» **TRY IT**
Except for the pictures, retype the records that follow exactly.
MATERIAL PROVIDED Start Marker
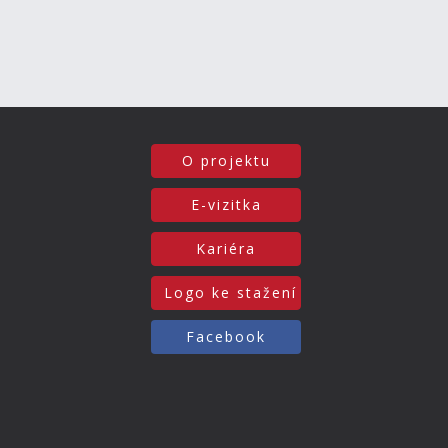
O projektu
E-vizitka
Kariéra
Logo ke stažení
Facebook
MATERIAL PROVIDED End Marker
» **ANSWER BOX**
O projektu
E-vizitka
Kariéra
Logo ke stažení
Facebook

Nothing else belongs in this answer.